The gaseous photolysis of pyridine N‐oxide was carried out by irradiating with the 3261 A (Cd) or 2537 A (Hg) resonance line which corresponds to the absorption due to an n—π^* or a π—π^* transition of this substance, respectively. The main product was pyridine in both cases. However, there exists a remarkable difference in the relation between the quantum yield of pyridine produced and the temperature. In the case of 3261 A irradiation the quantum yield of pyridine increases steeply at temperatures greater than 80°C, which means that an activation energy would be required for the production of pyridine. On the other hand, the quantum yield of pyridine produced at 2537 A irradiation was nearly independent of the temperature.
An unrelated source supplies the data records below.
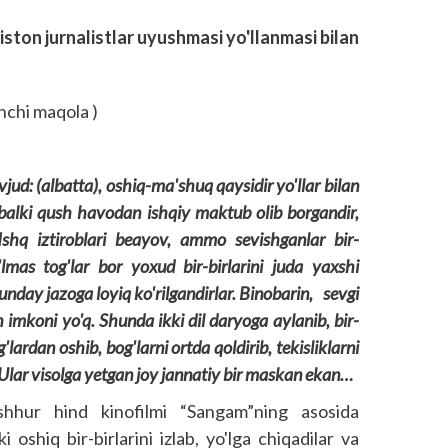
ston jurnalistlar uyushmasi yo'llanmasi bilan
nchi maqola )
: (albatta), oshiq-ma'shuq qaysidir yo'llar bilan
, balki qush havodan ishqiy maktub olib borgandir,
r. Ishq iztiroblari beayov, ammo sevishganlar bir-
'lmas tog'lar bor yoxud bir-birlarini juda yaxshi
unday jazoga loyiq ko'rilgandirlar. Binobarin, sevgi
 imkoni yo'q. Shunda ikki dil daryoga aylanib, bir-
'lardan oshib, bog'larni ortda qoldirib, tekis­liklarni
 Ular visolga yetgan joy jannatiy bir mas­kan ekan…
hhur hind kinofilmi “Sangam”ning asosida
shiq bir-birlarini izlab, yo'lga chiqadilar va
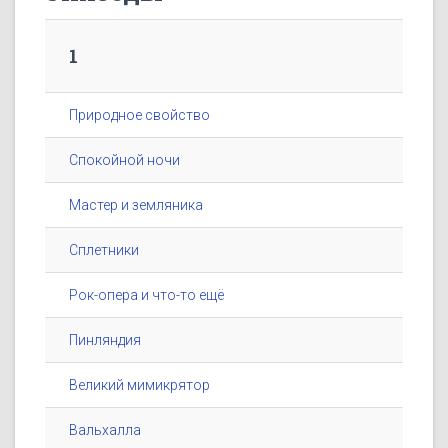
1
Природное свойство
Спокойной ночи
Мастер и земляника
Сплетники
Рок-опера и что-то ещё
Пинляндия
Великий мимикрятор
Вальхалла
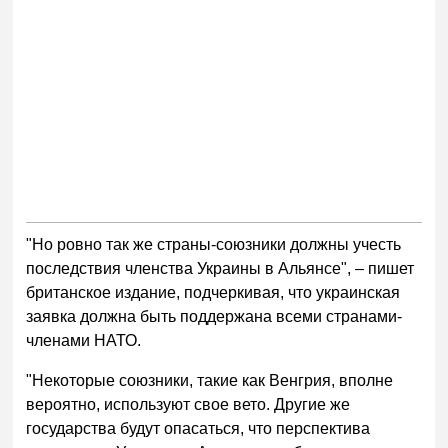
"Но ровно так же страны-союзники должны учесть
последствия членства Украины в Альянсе", – пишет
британское издание, подчеркивая, что украинская
заявка должна быть поддержана всеми странами-
членами НАТО.
"Некоторые союзники, такие как Венгрия, вполне
вероятно, используют свое вето. Другие же
государства будут опасаться, что перспектива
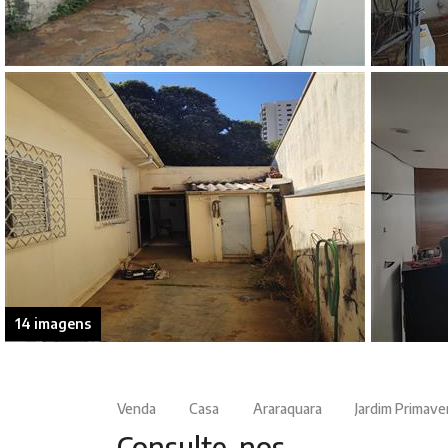
14 imagens
Venda
Casa
Araraquara
Jardim Primave
Consulte-nos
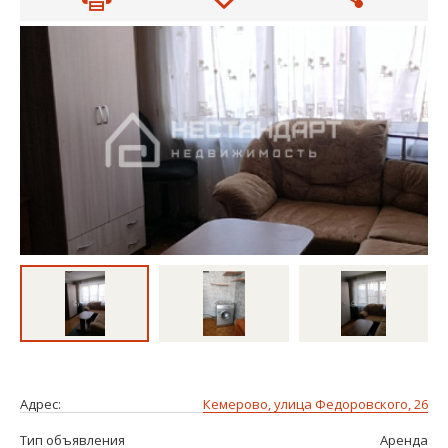
Адрес:
Кемерово, улица Федоровского, 26
Тип объявления
Аренда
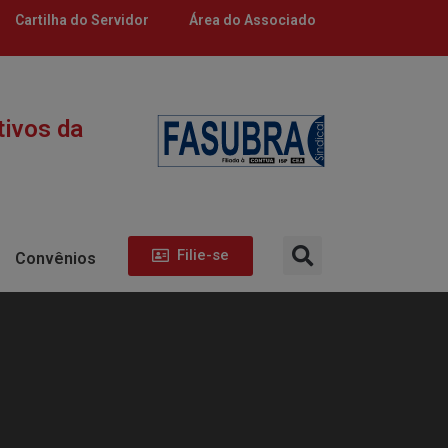
Cartilha do Servidor
Área do Associado
tivos da
Filie-se
Convênios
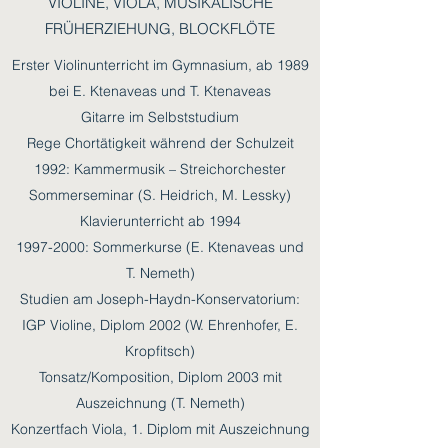
VIOLINE, VIOLA, MUSIKALISCHE
FRÜHERZIEHUNG, BLOCKFLÖTE
Erster Violinunterricht im Gymnasium, ab 1989
bei E. Ktenaveas und T. Ktenaveas
Gitarre im Selbststudium
Rege Chortätigkeit während der Schulzeit
1992: Kammermusik – Streichorchester
Sommerseminar (S. Heidrich, M. Lessky)
Klavierunterricht ab 1994
1997-2000
: Sommerkurse (E. Ktenaveas und
T. Nemeth)
Studien am Joseph-Haydn-Konservatorium:
IGP Violine, Diplom 2002 (W. Ehrenhofer, E.
Kropfitsch)
Tonsatz/Komposition, Diplom 2003 mit
Auszeichnung (T. Nemeth)
Konzertfach Viola, 1. Diplom mit Auszeichnung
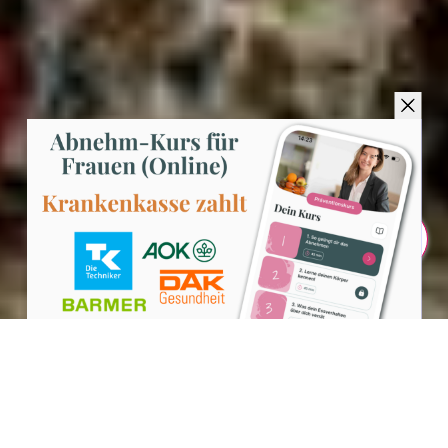
Teilen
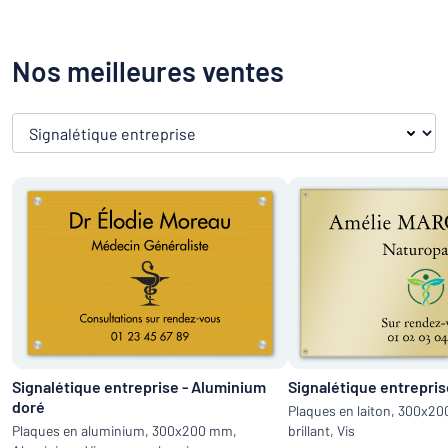
Nos meilleures ventes
Nos meilleures ventes
Signalétique entreprise - Aluminium
Signalétique entrepris
doré
Plaques en laiton, 300x2
Plaques en aluminium, 300x200 mm,
brillant, Vis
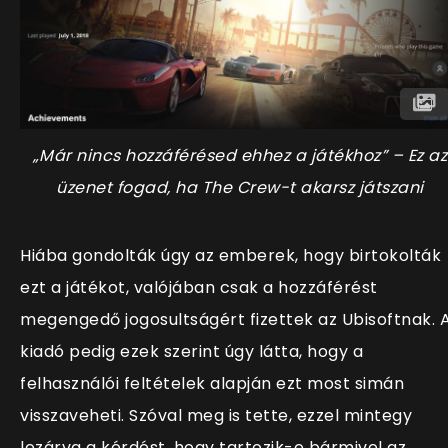
„Már nincs hozzáférésed ehhez a játékhoz” – Ez az
üzenet fogad, ha The Crew-t akarsz játszani
Hiába gondolták úgy az emberek, hogy birtokolták
ezt a játékot, valójában csak a hozzáférést
megengedő jogosultságért fizettek az Ubisoftnak. 
kiadó pedig ezek szerint úgy látta, hogy a
felhasználói feltételek alapján ezt most simán
visszaveheti. Szóval meg is tette, ezzel mintegy
lezárva a kérdést, hogy tartozik-e bármivel az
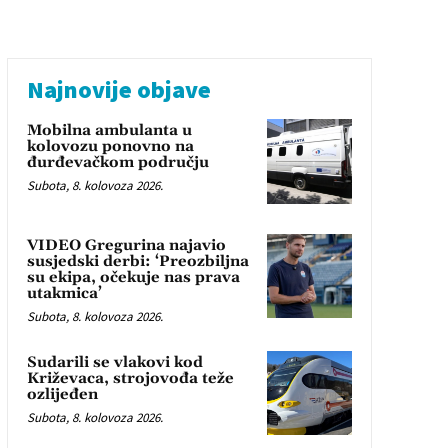
Najnovije objave
Mobilna ambulanta u
kolovozu ponovno na
đurđevačkom području
Subota, 8. kolovoza 2026.
VIDEO Gregurina najavio
susjedski derbi: ‘Preozbiljna
su ekipa, očekuje nas prava
utakmica’
Subota, 8. kolovoza 2026.
Sudarili se vlakovi kod
Križevaca, strojovođa teže
ozlijeđen
Subota, 8. kolovoza 2026.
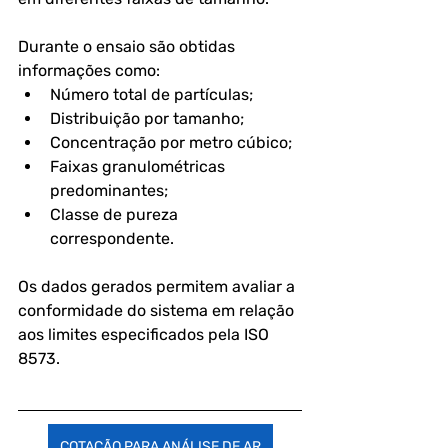
Durante o ensaio são obtidas 
informações como:
Número total de partículas;
Distribuição por tamanho;
Concentração por metro cúbico;
Faixas granulométricas 
predominantes;
Classe de pureza 
correspondente.
Os dados gerados permitem avaliar a 
conformidade do sistema em relação 
aos limites especificados pela ISO 
8573.
COTAÇÃO PARA ANÁLISE DE AR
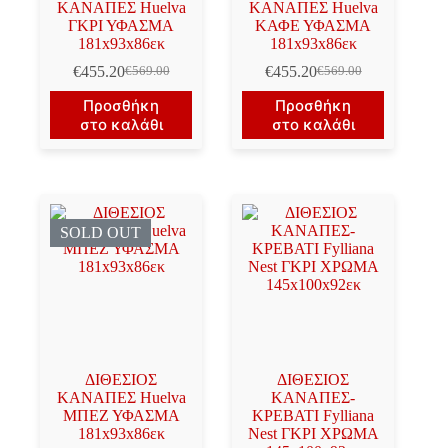
ΚΑΝΑΠΕΣ Huelva
ΚΑΝΑΠΕΣ Huelva
ΓΚΡΙ ΥΦΑΣΜΑ
ΚΑΦΕ ΥΦΑΣΜΑ
181x93x86εκ
181x93x86εκ
€
455.20
€
455.20
€
569.00
€
569.00
Original
Η
Original
Η
price
τρέχουσα
price
τρέχουσα
Προσθήκη
Προσθήκη
was:
τιμή
was:
τιμή
στο καλάθι
στο καλάθι
€569.00.
είναι:
€569.00.
είναι:
€455.20.
€455.20.
SOLD OUT
ΔΙΘΕΣΙΟΣ
ΔΙΘΕΣΙΟΣ
ΚΑΝΑΠΕΣ Huelva
ΚΑΝΑΠΕΣ-
ΜΠΕΖ ΥΦΑΣΜΑ
ΚΡΕΒΑΤΙ Fylliana
181x93x86εκ
Nest ΓΚΡΙ ΧΡΩΜΑ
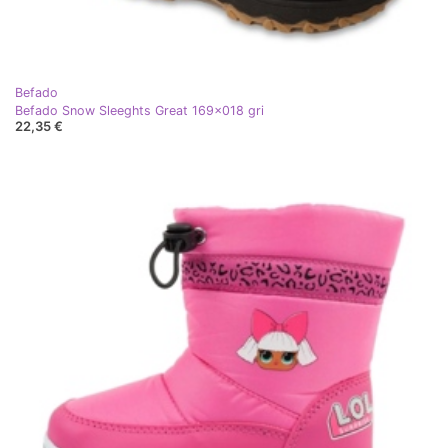
Befado
Befado Snow Sleeghts Great 169x018 gri
22,35 €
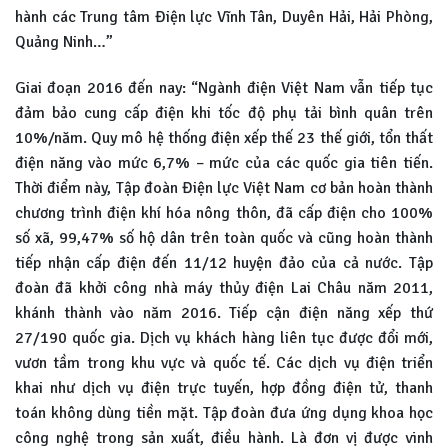
hành các Trung tâm Điện lực Vĩnh Tân, Duyên Hải, Hải Phòng,
Quảng Ninh…”
Giai đoạn 2016 đến nay: “Ngành điện Việt Nam vẫn tiếp tục
đảm bảo cung cấp điện khi tốc độ phụ tải bình quân trên
10%/năm. Quy mô hệ thống điện xếp thế 23 thế giới, tổn thất
điện năng vào mức 6,7% – mức của các quốc gia tiên tiến.
Thời điểm này, Tập đoàn Điện lực Việt Nam cơ bản hoàn thành
chương trình điện khí hóa nông thôn, đã cấp điện cho 100%
số xã, 99,47% số hộ dân trên toàn quốc và cũng hoàn thành
tiếp nhận cấp điện đến 11/12 huyện đảo của cả nước. Tập
đoàn đã khởi công nhà máy thủy điện Lai Châu năm 2011,
khánh thành vào năm 2016. Tiếp cận điện năng xếp thứ
27/190 quốc gia. Dịch vụ khách hàng liên tục được đổi mới,
vươn tầm trong khu vực và quốc tế. Các dịch vụ điện triển
khai như dịch vụ điện trực tuyến, hợp đồng điện tử, thanh
toán không dùng tiền mặt. Tập đoàn đưa ứng dụng khoa học
công nghệ trong sản xuất, điều hành. Là đơn vị được vinh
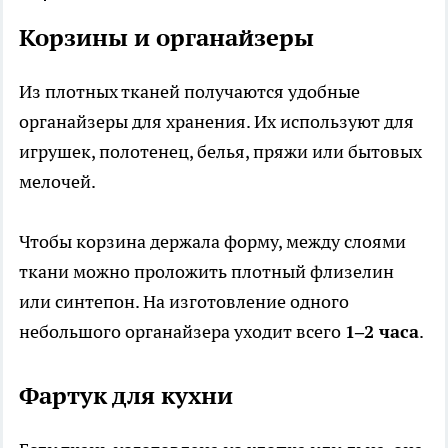
Корзины и органайзеры
Из плотных тканей получаются удобные
органайзеры для хранения. Их используют для
игрушек, полотенец, белья, пряжи или бытовых
мелочей.
Чтобы корзина держала форму, между слоями
ткани можно проложить плотный флизелин
или синтепон. На изготовление одного
небольшого органайзера уходит всего
1–2 часа
.
Фартук для кухни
The activation energy necessary for the production of pyridine in the case of 3261 A irradiation is about 11.9 kcal mol^—1, which was estimated from the temperature‐dependence of the quantum yield of pyridine. The chemical processes succeeding to an n—π^* or a π—π^* transition of pyridine N‐oxide were interpreted under the assumption that the excited molecule dissociates to pyridine and atomic oxygen in a predissociative manner, in which a triplet state crossing with the first excited state exists as a short‐lived intermediate. The gaseous photolysis of 2‐picoline N‐oxide was also carried out by irradiating it with the 3261 or 2537 A resonance line. It was found that 2‐picoline N‐oxide undergoes a photochemical rearrangement to isomerize to 2‐pyridinemethanol at 3261 A (n—π^* transition) and a fission of N→O bond to produce 2‐picoline at 2537 A (π—π^* transition).